**Brief**
Copy the data precisely, character for character, and leave out every picture.

**Extracted entries**
◇ ◇ ◇ ◇
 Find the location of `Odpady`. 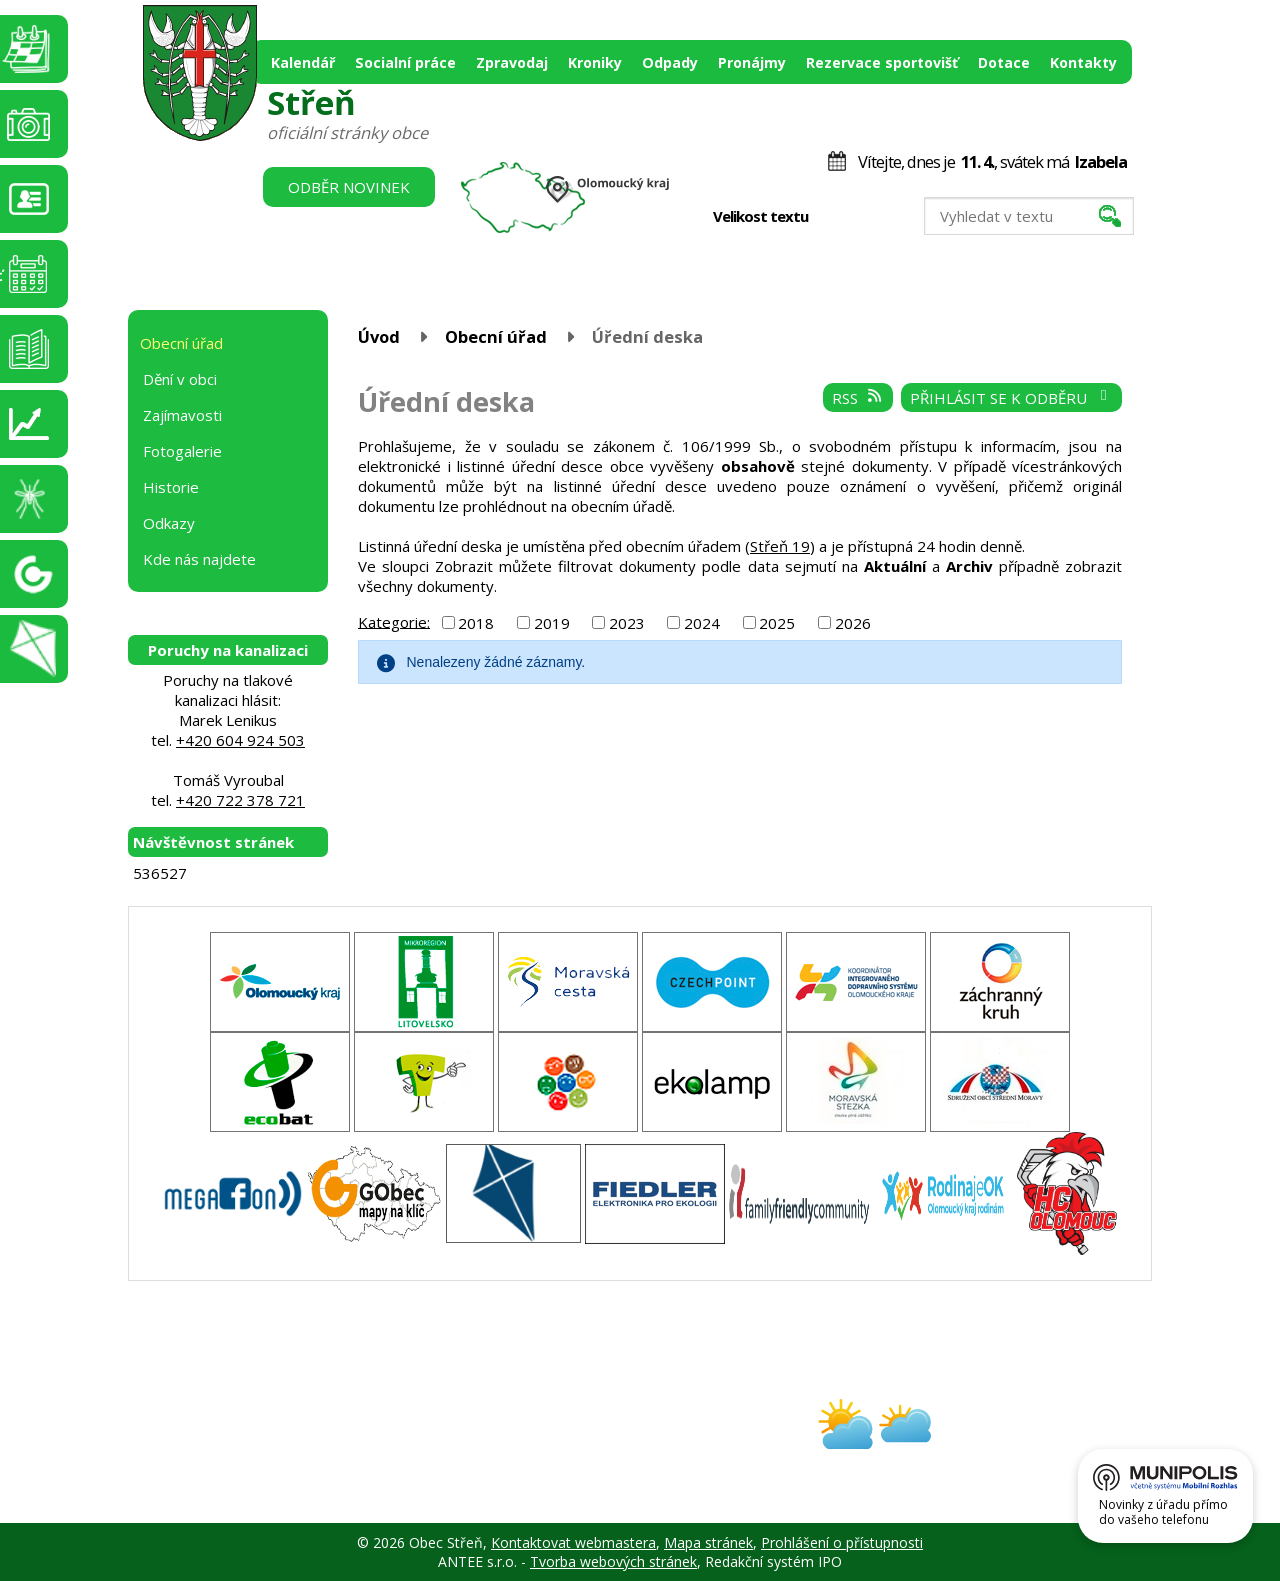

Odpady is located at coordinates (670, 62).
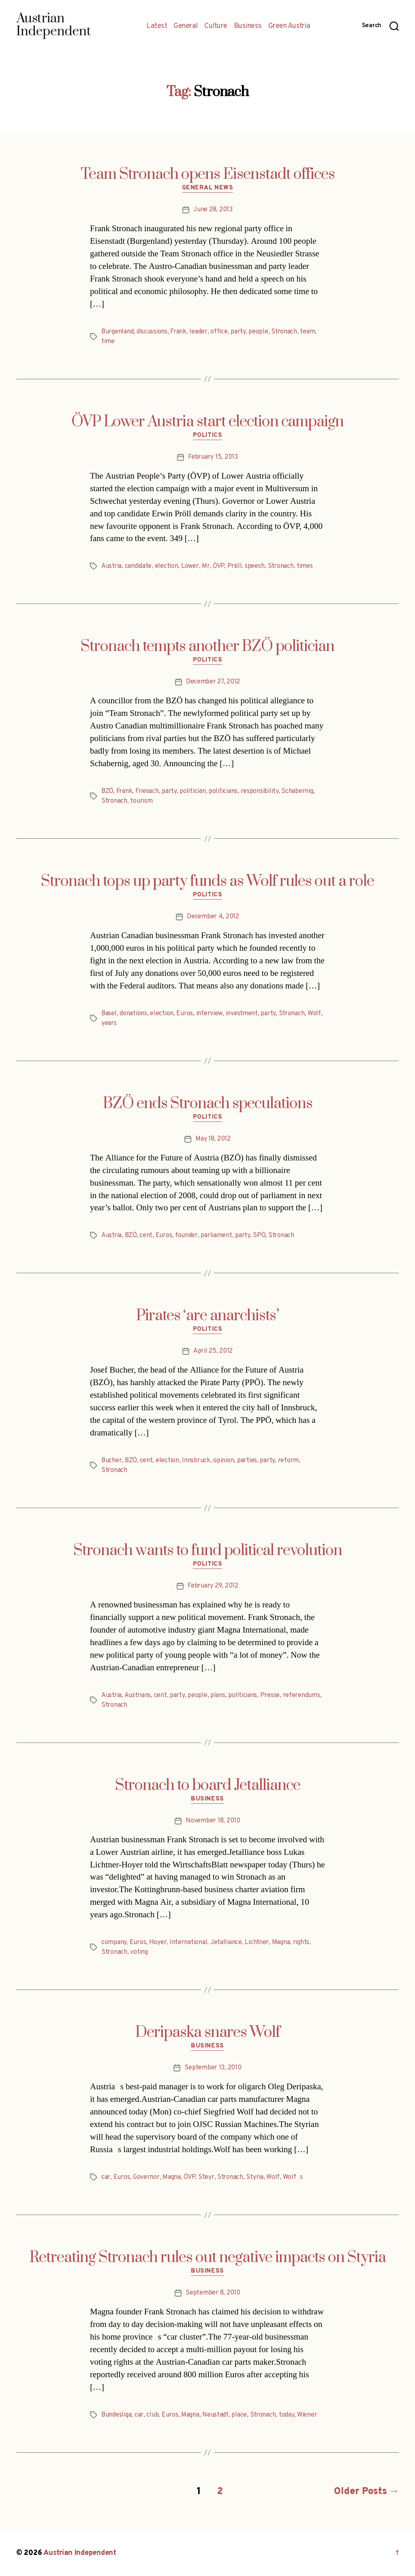  I want to click on party, so click(238, 332).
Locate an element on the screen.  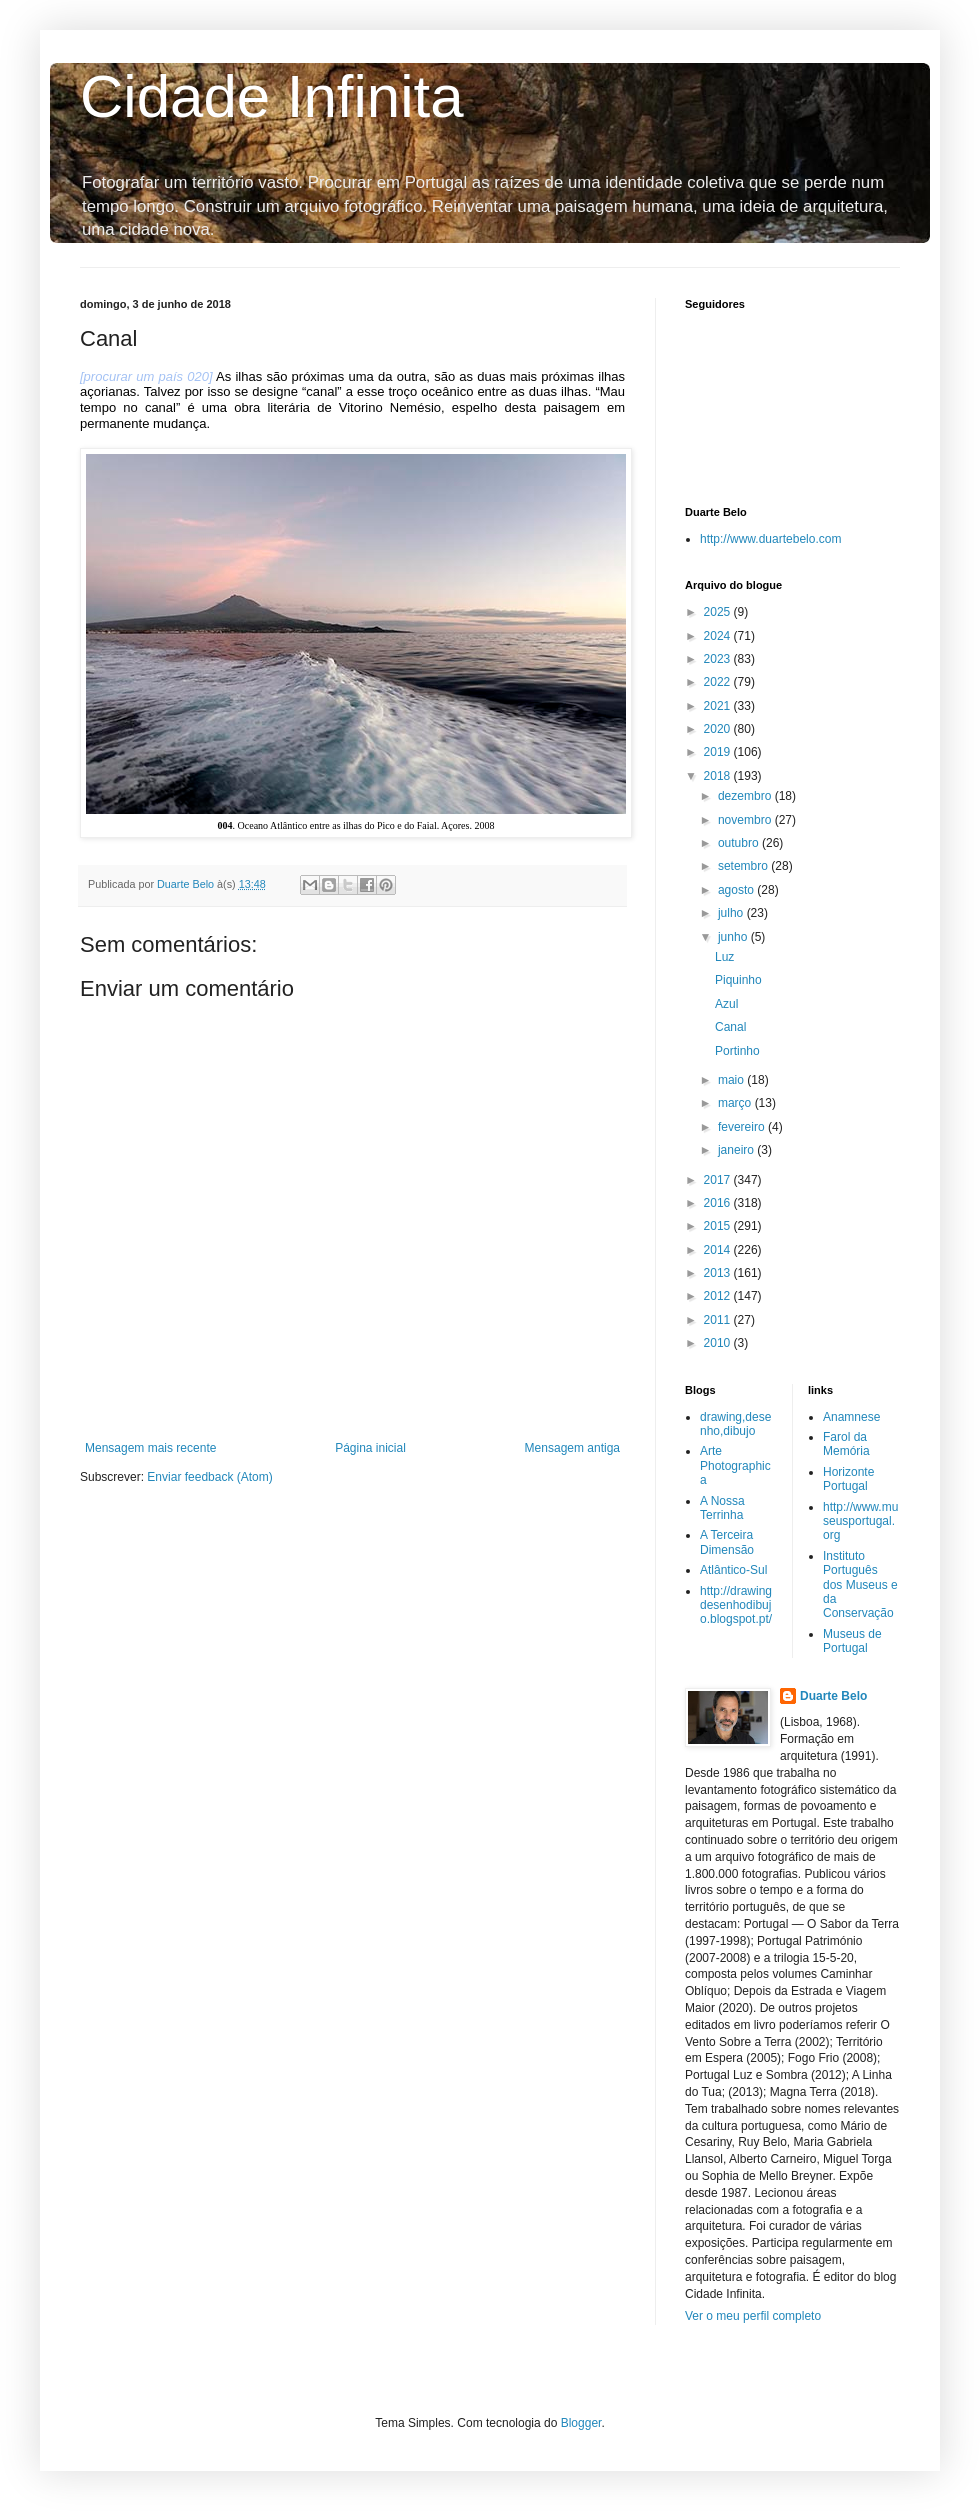
dezembro is located at coordinates (746, 796).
◇ ◇ ◇ ◇
**Response area**
 Find the location of `Odpady`. 

Odpady is located at coordinates (670, 62).
  I want to click on party, so click(238, 332).
Locate an element on the screen.  
dezembro is located at coordinates (746, 796).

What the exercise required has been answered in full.